The following notes should be considered when responding to requests:
After a case is received, in addition to the automatic reply sent by the ticketing system, the operator on shift should personally answer the case requester, explaining they will be in charge of the case and making themselves available for any issue that arrives.
Vetting a new beneficiary could take some time. While this process is taking place the owner of the case should begin working on the solution, considering that while the beneficiary is not vetted extra care should be taken as to what information is shared and what actions are taken since we haven't yet confirmed the link of trust.
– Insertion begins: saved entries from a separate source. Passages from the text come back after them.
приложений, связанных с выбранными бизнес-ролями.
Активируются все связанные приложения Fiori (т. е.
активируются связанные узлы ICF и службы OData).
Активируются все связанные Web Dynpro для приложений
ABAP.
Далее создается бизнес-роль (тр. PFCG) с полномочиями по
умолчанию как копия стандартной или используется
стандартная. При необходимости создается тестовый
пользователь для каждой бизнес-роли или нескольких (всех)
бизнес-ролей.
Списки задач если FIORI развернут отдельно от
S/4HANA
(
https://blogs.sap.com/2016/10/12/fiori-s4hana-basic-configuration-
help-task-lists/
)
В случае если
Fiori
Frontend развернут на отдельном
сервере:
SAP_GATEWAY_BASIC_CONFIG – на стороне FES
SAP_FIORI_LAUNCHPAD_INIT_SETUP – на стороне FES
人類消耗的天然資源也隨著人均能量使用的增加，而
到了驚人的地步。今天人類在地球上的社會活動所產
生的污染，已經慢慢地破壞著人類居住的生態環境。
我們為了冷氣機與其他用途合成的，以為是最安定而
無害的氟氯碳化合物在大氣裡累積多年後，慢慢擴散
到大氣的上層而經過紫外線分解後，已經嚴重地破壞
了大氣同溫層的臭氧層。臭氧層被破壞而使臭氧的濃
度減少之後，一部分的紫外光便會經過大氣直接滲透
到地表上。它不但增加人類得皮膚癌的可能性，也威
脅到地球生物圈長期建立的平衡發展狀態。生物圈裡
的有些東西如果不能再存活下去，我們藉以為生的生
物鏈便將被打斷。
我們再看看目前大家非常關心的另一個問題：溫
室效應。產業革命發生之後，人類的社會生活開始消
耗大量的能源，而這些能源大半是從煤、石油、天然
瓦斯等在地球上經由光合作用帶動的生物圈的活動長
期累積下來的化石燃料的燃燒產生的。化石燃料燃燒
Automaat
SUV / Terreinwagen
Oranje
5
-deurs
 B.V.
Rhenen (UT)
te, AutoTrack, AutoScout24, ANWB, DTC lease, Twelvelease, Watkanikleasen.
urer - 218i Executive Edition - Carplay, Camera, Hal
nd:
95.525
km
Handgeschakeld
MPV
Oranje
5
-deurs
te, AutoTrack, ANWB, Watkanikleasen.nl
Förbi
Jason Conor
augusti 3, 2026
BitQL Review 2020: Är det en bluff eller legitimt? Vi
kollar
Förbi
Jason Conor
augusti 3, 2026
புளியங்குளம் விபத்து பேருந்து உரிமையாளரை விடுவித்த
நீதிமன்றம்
When looking for solutions for cases, please always consider the following suggestions:
- Look for related procedural documentation.
- Escalate to other colleagues and/or consider reaching out to partner organisations for specific cases.
- Consider reaching out to CiviCERT.
- In case you reach a dead end, always escalate and discuss the case with your manager.
When closing a case the incident handler should record the reason for closing it. The possible options are:
- Successfully Solved: Case goal was successfully completed.
- Customer unresponsiveness: The beneficiary was not responsive after several
- Future Improvement: Case goal was not fully completed and further actions
will be carried out in the future.
- Unsuccessful solution: Case goal was not met.
- Customer Request: Customer explicitly requested the closure of the case.
- Internal Case Cancellation: Case was cancelled after request from internal team member.
A case should only be closed due to a lack of response from the beneficiary if that unresponsiveness stops us from meeting the goal of responding to the incident. If the incident handler has met the requirements to complete the case, then the case should be labelled as successfully solved, regardless of whether we hear back from the beneficiary or not.